Input for this task:
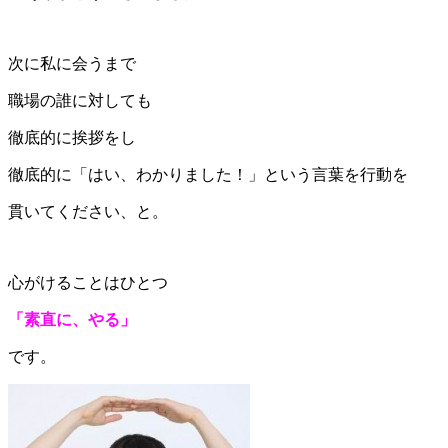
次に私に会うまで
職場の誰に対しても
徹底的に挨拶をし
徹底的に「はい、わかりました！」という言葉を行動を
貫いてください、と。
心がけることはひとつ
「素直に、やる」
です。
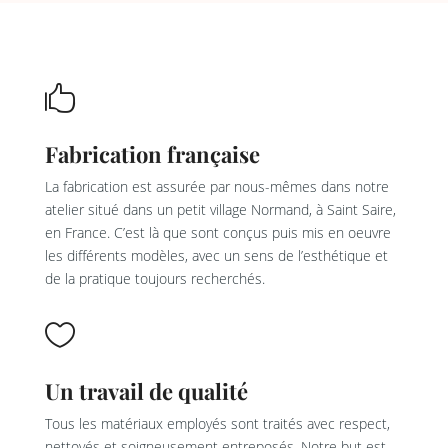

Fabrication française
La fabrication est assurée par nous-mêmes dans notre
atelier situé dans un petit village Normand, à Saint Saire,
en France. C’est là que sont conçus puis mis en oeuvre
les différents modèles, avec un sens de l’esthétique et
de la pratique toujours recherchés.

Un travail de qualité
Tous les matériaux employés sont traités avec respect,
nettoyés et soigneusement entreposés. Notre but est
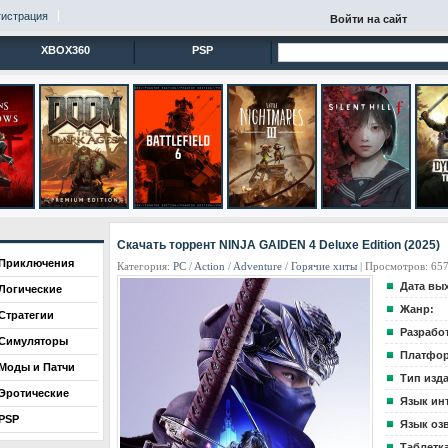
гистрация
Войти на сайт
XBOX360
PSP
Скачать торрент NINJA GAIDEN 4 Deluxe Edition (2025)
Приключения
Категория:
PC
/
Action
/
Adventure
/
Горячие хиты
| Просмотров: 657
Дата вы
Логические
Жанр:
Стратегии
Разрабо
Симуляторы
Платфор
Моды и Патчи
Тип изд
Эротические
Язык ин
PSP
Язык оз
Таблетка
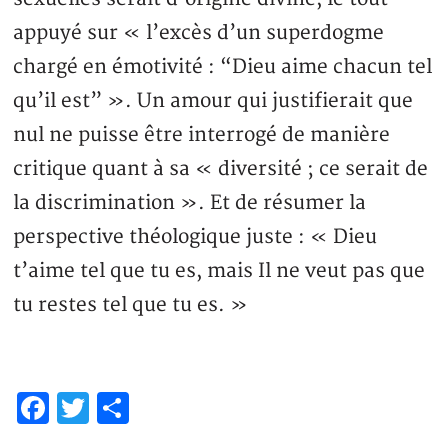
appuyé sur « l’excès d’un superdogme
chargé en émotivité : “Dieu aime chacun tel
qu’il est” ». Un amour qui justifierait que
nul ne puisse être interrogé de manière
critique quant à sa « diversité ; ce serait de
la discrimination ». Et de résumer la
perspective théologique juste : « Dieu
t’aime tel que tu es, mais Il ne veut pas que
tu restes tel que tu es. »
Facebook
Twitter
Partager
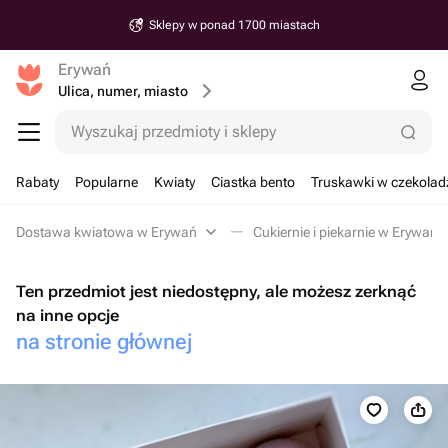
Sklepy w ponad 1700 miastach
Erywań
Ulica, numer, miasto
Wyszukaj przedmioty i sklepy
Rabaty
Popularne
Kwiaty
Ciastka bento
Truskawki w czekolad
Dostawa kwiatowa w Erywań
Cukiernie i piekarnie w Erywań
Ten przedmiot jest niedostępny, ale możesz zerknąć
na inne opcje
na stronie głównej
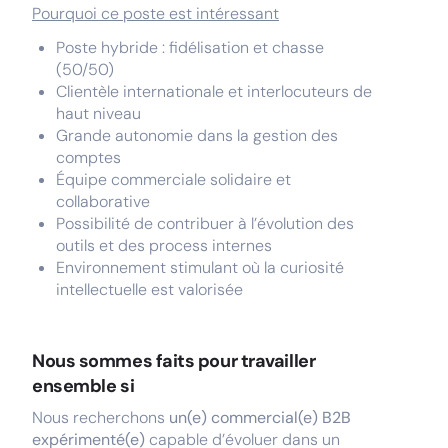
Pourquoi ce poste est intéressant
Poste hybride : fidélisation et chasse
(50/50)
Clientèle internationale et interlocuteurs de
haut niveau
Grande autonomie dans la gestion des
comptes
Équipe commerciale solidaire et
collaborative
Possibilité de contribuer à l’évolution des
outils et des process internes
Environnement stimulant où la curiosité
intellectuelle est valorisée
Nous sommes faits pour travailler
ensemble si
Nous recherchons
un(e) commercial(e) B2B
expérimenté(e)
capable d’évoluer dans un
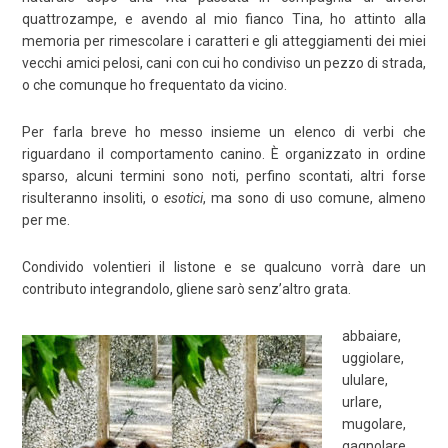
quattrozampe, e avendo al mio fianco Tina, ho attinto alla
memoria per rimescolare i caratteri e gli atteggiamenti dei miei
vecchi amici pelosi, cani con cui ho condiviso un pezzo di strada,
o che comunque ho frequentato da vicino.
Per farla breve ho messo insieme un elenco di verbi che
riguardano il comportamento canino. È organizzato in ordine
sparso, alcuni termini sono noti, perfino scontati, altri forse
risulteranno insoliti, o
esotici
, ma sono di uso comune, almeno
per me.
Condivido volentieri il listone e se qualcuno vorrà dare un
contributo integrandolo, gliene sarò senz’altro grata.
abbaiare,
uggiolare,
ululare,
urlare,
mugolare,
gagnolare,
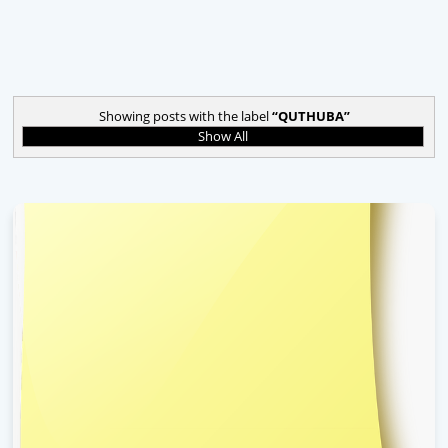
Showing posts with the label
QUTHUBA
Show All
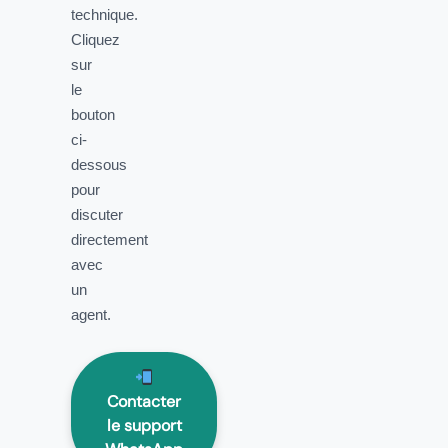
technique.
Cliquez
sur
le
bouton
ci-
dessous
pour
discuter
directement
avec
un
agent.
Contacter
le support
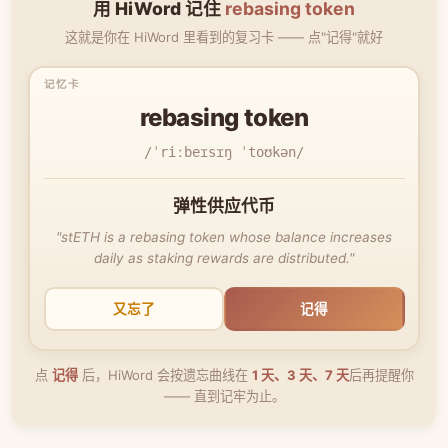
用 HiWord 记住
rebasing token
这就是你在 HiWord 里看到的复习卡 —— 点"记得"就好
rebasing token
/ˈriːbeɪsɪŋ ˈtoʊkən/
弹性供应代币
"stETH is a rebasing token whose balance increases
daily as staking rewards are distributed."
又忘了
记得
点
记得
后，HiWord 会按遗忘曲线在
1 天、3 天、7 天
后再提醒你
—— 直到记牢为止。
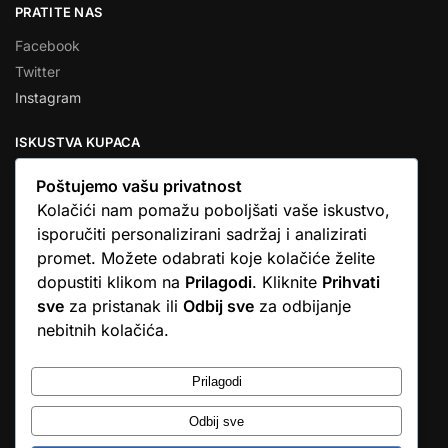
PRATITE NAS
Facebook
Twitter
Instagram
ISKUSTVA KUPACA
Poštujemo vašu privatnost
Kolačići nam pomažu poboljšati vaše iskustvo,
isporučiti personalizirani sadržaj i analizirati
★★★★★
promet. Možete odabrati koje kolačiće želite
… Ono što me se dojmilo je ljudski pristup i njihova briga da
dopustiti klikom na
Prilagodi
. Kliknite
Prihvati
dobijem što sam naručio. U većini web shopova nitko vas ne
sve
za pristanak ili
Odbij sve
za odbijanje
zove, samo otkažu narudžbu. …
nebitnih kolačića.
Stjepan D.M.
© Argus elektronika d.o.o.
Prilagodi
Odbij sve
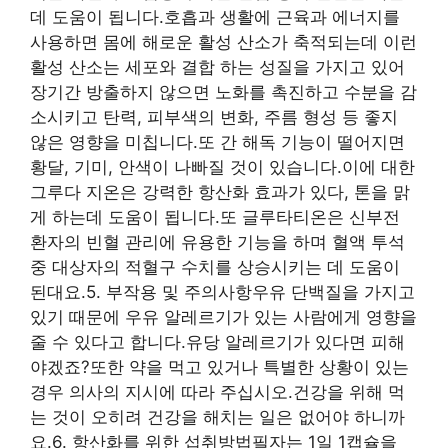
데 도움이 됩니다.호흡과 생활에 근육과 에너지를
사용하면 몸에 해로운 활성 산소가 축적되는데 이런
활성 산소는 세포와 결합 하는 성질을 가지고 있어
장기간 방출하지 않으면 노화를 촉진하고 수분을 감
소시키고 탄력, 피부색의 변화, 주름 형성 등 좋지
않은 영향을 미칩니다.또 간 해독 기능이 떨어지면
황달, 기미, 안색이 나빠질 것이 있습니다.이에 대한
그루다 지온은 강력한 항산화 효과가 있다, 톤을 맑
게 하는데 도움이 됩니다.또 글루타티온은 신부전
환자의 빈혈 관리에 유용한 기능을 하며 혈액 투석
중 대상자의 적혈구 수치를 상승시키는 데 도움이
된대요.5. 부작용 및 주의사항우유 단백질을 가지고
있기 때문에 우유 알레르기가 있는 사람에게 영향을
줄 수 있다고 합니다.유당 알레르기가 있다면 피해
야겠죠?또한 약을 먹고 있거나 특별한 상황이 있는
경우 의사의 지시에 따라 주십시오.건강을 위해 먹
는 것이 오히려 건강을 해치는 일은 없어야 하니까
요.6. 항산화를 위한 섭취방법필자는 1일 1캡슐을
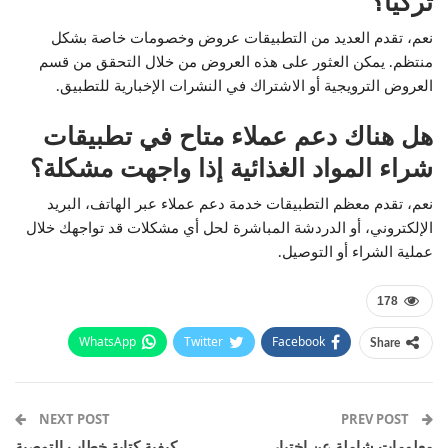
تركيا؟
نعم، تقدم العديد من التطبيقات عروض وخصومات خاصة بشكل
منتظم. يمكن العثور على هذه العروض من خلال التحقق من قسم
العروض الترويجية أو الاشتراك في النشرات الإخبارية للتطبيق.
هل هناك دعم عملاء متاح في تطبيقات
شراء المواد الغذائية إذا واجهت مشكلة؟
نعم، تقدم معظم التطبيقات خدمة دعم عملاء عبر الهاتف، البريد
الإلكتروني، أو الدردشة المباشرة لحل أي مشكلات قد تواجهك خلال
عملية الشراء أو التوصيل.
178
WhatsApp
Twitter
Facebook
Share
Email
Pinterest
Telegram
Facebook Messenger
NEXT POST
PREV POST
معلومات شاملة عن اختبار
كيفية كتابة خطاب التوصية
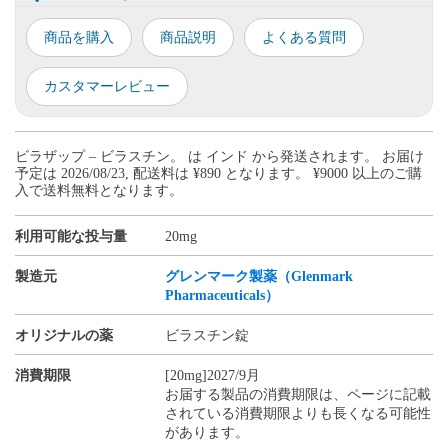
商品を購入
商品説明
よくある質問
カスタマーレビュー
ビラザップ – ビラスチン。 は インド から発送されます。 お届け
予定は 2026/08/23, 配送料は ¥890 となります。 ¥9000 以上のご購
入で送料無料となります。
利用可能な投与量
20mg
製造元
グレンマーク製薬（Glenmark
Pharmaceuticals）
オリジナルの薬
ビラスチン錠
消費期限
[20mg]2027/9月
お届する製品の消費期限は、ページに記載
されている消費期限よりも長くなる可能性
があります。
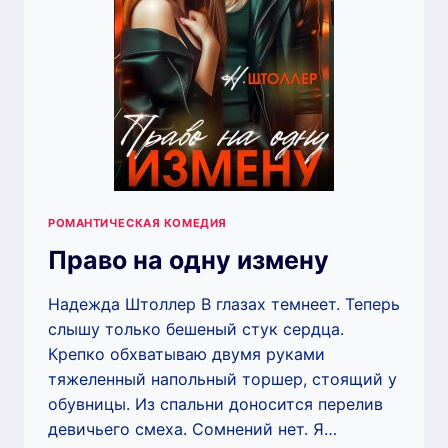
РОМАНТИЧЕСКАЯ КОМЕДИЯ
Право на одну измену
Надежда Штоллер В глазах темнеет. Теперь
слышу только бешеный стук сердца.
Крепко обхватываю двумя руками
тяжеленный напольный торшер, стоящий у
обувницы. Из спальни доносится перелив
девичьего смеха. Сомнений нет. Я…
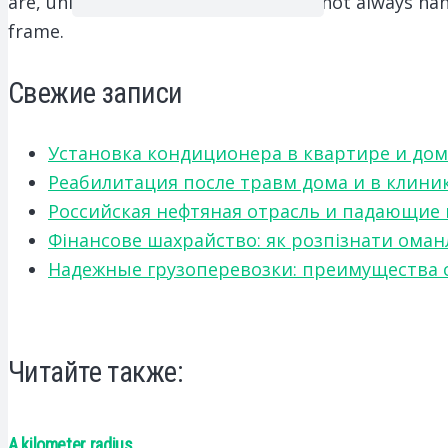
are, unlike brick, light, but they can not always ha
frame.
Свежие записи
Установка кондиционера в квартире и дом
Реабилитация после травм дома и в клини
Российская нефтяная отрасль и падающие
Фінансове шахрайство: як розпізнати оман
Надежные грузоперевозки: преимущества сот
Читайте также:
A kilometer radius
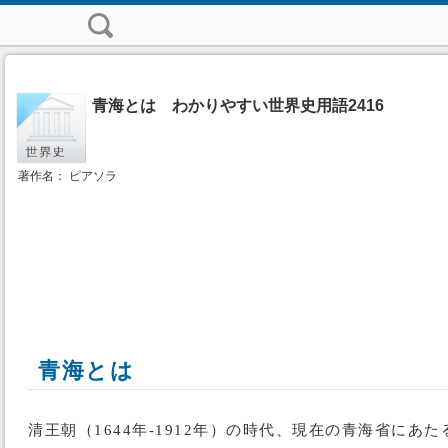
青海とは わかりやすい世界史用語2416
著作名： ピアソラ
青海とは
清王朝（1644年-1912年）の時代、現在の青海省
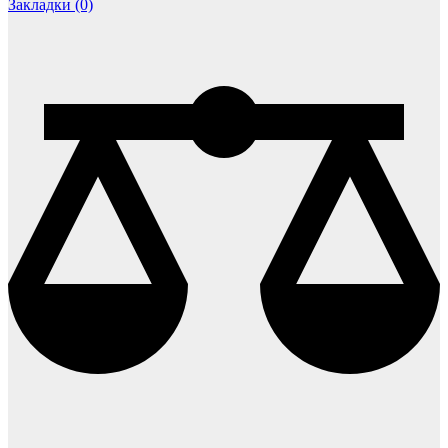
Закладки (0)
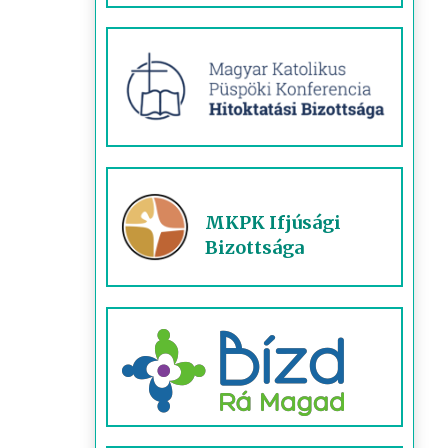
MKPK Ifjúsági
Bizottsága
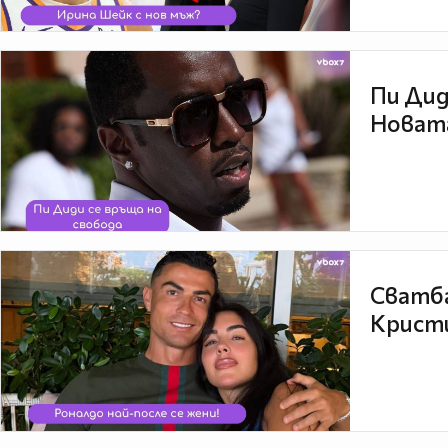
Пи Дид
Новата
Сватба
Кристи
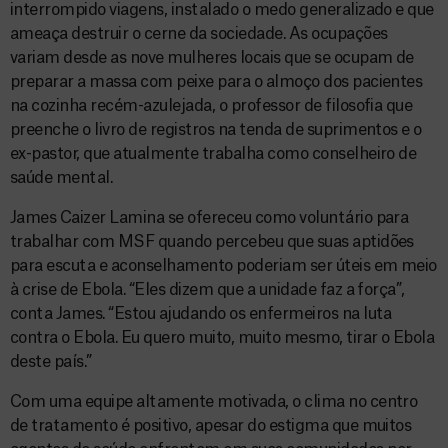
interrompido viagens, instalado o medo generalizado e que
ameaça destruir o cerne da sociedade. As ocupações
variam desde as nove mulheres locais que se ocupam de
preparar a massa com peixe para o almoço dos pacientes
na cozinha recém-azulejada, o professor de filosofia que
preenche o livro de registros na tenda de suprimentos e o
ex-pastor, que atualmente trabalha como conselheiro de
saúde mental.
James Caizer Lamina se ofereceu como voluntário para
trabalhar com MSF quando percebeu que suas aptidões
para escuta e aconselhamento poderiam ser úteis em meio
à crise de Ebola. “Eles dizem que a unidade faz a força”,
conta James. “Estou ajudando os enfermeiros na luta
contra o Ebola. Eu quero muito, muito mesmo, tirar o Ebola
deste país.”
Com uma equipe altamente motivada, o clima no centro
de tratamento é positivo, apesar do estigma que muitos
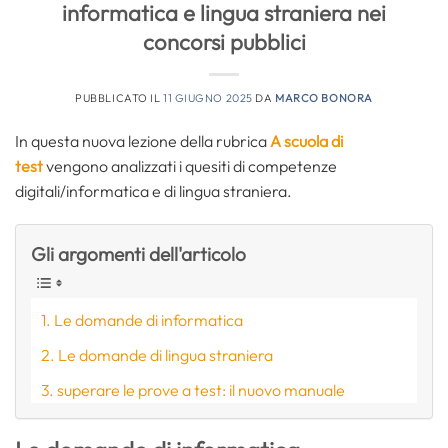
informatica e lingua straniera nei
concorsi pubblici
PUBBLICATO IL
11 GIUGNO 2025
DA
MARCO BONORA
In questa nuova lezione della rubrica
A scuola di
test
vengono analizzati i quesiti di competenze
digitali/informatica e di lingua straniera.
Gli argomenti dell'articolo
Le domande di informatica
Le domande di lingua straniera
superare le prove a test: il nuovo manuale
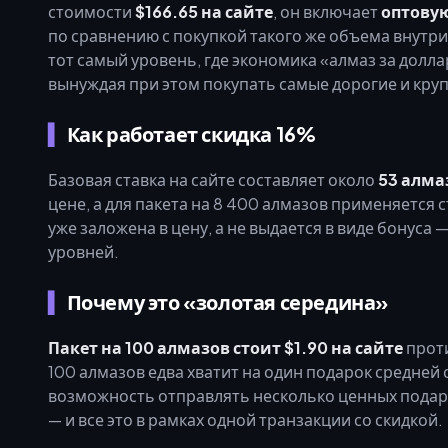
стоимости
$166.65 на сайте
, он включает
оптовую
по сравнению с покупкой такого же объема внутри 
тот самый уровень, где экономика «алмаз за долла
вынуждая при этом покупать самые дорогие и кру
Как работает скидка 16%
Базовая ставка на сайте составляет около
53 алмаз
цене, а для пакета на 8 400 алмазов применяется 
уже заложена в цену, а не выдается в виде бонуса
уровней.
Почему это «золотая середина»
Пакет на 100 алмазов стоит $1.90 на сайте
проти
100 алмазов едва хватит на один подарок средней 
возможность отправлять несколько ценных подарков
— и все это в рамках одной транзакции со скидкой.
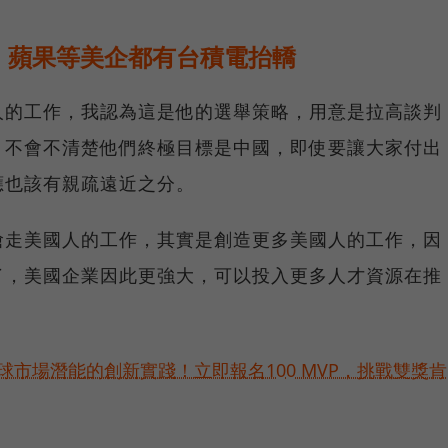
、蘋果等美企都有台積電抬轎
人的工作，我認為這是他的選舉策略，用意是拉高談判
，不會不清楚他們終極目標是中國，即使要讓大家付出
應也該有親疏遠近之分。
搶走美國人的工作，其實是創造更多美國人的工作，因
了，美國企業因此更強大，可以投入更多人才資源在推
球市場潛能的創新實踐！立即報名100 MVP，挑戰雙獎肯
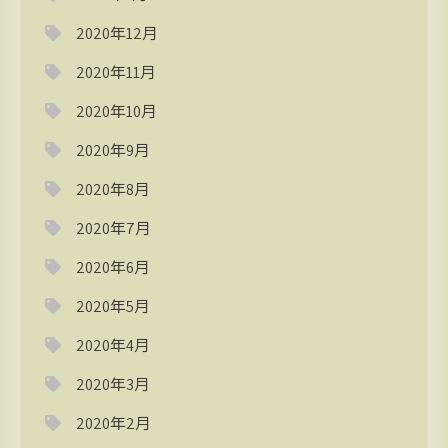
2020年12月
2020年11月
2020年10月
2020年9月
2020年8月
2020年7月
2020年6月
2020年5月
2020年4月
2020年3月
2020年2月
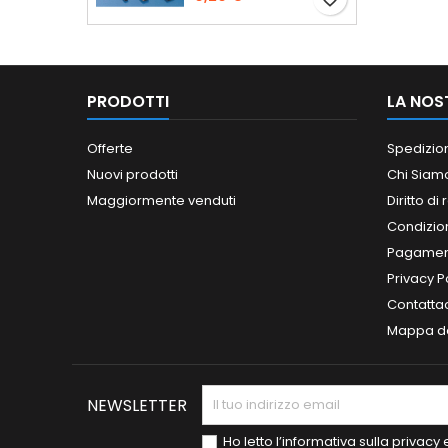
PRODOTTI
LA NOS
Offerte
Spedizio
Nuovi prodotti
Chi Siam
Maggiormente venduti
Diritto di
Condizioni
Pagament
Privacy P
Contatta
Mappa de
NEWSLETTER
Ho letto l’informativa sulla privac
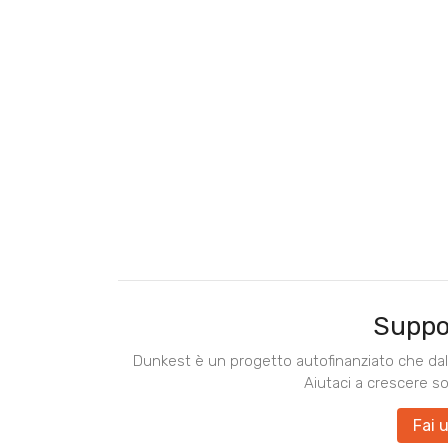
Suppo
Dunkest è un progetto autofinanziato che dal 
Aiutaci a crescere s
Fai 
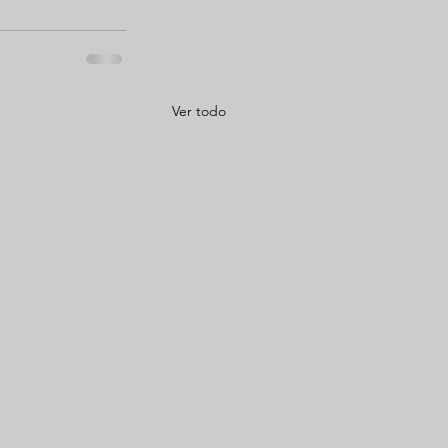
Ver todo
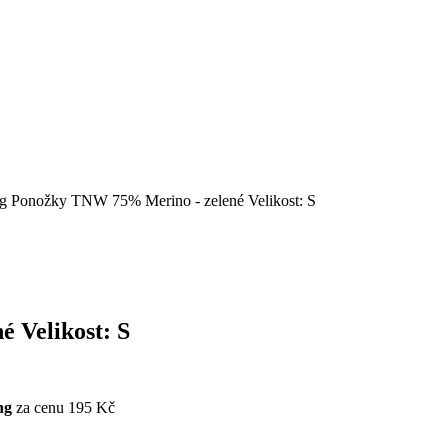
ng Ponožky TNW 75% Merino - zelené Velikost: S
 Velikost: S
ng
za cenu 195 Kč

What you should do: Working from the entries above, reproduce exactly and only the lines beginning with the line that has "황달, 기미, 안색이 나빠질 것이 있습니다.이에 대한" and ending with the line that has "نعم، تقدم العديد"; omit all pictures.

Final answer:
황달, 기미, 안색이 나빠질 것이 있습니다.이에 대한
그루다 지온은 강력한 항산화 효과가 있다, 톤을 맑
게 하는데 도움이 됩니다.또 글루타티온은 신부전
환자의 빈혈 관리에 유용한 기능을 하며 혈액 투석
중 대상자의 적혈구 수치를 상승시키는 데 도움이
된대요.5. 부작용 및 주의사항우유 단백질을 가지고
있기 때문에 우유 알레르기가 있는 사람에게 영향을
줄 수 있다고 합니다.유당 알레르기가 있다면 피해
야겠죠?또한 약을 먹고 있거나 특별한 상황이 있는
경우 의사의 지시에 따라 주십시오.건강을 위해 먹
는 것이 오히려 건강을 해치는 일은 없어야 하니까
요.6. 항산화를 위한 섭취방법필자는 1일 1캡슐을
تركيا؟
نعم، تقدم العديد من التطبيقات عروض وخصومات خاصة بشكل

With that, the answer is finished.